During most of his Negro league seasons, Dihigo was used on the hill only sparingly. Nevertheless, the versatile Cuban managed to make his mark on the mound from time to time. At no time was this truer than during the 1935 campaign—one of his best and at the same time most disappointing. As if to prove that Martín Dihigo was not a superman, that year was marked by two memorable—though ultimately disastrous—pitching outings. In that summer’s East–West All-Star Game, Dihigo recovered from a sixth-inning wall collision (while chasing down a 400-foot Josh Gibson blast) to relieve Luis Tiant Sr. in the 10th frame. Dihigo yielded the tying runs in the 10th, and then gave up a crushing home run to Mule Suttles in the 11th. A similar outing would follow for the New York Cubans pitcher and playing manager at season’s end.

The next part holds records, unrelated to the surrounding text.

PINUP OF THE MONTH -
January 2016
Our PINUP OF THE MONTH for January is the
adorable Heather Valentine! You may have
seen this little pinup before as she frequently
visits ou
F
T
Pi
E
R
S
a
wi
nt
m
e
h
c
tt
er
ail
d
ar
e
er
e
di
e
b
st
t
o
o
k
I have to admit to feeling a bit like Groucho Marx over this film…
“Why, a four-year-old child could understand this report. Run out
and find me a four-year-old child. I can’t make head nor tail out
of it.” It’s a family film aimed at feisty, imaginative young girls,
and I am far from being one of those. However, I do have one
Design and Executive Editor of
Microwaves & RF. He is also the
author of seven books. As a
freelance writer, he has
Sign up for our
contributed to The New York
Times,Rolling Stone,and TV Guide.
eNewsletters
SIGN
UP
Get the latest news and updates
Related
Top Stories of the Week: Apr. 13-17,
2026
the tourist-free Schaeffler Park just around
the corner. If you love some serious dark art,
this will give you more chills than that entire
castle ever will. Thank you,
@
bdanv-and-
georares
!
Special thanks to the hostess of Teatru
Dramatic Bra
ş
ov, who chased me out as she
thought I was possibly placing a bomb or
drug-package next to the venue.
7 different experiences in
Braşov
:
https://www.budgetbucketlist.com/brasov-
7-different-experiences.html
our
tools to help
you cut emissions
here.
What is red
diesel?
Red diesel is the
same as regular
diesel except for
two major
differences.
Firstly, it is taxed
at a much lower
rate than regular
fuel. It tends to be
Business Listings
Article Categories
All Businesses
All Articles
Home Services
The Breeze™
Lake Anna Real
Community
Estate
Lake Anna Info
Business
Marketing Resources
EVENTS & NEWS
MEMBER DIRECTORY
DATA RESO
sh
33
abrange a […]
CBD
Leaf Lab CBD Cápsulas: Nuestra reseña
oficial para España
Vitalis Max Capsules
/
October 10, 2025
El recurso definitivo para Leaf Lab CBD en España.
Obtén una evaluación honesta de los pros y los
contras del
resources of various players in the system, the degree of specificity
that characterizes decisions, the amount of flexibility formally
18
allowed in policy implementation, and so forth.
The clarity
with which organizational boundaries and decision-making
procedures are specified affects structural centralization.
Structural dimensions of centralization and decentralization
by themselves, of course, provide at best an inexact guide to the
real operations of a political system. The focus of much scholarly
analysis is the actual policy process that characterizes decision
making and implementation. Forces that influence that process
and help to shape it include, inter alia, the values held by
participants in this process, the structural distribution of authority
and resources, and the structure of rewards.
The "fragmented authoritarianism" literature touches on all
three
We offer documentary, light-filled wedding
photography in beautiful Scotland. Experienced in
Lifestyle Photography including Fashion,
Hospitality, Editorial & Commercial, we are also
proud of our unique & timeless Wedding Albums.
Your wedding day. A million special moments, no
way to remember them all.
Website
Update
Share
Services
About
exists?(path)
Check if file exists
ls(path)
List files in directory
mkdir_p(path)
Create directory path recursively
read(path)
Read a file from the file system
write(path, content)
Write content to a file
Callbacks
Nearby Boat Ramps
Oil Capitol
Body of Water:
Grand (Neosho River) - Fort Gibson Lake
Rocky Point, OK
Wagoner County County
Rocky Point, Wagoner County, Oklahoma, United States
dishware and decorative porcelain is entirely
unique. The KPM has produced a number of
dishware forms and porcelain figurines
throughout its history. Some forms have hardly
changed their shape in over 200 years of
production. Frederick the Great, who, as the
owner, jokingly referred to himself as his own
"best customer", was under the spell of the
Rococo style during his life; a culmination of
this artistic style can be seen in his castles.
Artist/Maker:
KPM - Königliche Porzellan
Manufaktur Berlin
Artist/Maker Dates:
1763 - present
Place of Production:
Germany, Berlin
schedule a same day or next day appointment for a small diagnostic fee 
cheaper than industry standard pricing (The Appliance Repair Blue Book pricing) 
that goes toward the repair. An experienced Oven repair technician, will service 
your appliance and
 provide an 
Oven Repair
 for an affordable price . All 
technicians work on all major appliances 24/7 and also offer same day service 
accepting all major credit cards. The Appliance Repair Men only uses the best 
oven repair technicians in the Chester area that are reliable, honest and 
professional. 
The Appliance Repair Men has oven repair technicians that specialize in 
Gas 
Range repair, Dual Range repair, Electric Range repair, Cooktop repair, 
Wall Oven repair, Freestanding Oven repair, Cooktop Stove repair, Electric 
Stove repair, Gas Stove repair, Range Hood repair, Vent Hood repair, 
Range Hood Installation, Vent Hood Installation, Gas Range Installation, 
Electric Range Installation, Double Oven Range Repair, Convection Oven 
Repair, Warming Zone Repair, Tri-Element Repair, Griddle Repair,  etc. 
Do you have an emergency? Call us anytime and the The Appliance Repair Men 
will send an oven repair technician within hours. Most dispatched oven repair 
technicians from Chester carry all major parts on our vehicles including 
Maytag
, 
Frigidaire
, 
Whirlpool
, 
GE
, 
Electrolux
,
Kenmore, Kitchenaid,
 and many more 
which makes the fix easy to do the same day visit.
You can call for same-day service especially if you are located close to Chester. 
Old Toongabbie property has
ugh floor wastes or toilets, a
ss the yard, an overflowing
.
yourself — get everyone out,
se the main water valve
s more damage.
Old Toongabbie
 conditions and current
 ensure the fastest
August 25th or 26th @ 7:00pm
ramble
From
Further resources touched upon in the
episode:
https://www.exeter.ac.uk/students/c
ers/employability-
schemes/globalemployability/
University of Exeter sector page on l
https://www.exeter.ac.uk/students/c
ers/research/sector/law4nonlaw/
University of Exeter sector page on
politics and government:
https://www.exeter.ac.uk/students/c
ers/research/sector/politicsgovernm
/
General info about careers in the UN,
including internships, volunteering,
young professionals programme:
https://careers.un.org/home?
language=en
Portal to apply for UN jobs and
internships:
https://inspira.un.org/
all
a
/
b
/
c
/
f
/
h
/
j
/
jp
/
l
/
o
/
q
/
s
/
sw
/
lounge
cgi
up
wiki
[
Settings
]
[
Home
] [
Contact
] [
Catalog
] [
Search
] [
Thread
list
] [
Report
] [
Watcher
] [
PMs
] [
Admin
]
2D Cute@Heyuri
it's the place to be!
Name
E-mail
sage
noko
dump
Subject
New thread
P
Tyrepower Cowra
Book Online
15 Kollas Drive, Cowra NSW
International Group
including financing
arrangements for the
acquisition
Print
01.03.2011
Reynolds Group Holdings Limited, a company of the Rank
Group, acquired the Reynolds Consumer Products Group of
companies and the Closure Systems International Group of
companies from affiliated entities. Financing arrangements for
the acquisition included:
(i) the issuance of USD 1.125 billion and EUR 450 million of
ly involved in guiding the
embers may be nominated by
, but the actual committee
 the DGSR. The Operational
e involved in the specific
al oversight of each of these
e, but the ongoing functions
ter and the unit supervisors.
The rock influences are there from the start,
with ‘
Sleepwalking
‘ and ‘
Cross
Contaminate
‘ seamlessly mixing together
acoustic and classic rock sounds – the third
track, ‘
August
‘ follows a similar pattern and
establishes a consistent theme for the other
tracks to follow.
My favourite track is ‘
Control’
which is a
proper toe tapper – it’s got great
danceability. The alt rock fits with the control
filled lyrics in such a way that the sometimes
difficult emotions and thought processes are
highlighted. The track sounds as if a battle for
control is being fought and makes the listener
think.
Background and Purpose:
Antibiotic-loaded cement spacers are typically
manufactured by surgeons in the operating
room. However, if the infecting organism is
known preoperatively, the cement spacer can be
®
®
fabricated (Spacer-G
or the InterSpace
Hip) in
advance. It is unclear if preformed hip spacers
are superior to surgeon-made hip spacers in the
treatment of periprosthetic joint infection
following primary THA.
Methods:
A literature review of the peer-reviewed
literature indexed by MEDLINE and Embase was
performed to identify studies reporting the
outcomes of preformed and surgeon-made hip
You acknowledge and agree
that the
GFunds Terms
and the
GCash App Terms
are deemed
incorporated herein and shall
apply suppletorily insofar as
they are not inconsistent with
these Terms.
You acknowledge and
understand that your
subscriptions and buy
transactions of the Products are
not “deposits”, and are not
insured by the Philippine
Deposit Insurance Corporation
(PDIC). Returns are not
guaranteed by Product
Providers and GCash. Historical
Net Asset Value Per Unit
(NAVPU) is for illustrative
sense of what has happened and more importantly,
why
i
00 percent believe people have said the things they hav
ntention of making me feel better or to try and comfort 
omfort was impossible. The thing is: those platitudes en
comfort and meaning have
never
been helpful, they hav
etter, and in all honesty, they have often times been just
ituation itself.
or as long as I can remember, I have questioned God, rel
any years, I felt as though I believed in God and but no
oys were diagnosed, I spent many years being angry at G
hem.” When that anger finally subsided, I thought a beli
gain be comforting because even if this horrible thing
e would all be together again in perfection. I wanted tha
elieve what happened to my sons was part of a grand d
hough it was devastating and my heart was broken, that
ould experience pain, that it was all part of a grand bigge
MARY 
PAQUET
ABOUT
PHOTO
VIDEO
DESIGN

It came in a series-deciding playoff game with the Pittsburgh Crawfords. Dihigo stubbornly inserted himself in relief of Johnny Taylor, then promptly yielded a game-tying homer to Oscar Charleston. Judy Johnson followed that up by swatting a game-winning double that closed the door on New York’s season.

Such disasters aside, Dihigo’s overall pitching performances would in the end rank him with the game’s greatest—black or white, major league or otherwise. His verifiable career won-lost mark—spread over a quarter-century, four countries, and four leagues—was sufficient to stand him alongside the big leagues’ top statistical achievers. Dihigo posted a 107-57 ledger over 20 brief-schedule Cuban League winter seasons; throw in the 119 Mexican victories along with his ledgers in Venezuela and North American blackball leagues and the composite quarter-century pitching total comes to 288-142. Among noted Cooperstown inductees, only Robert Moses “Lefty” Grove and Whitey Ford (both southpaws) have better overall career records—and Grove and Ford only had to focus on excelling at one single position.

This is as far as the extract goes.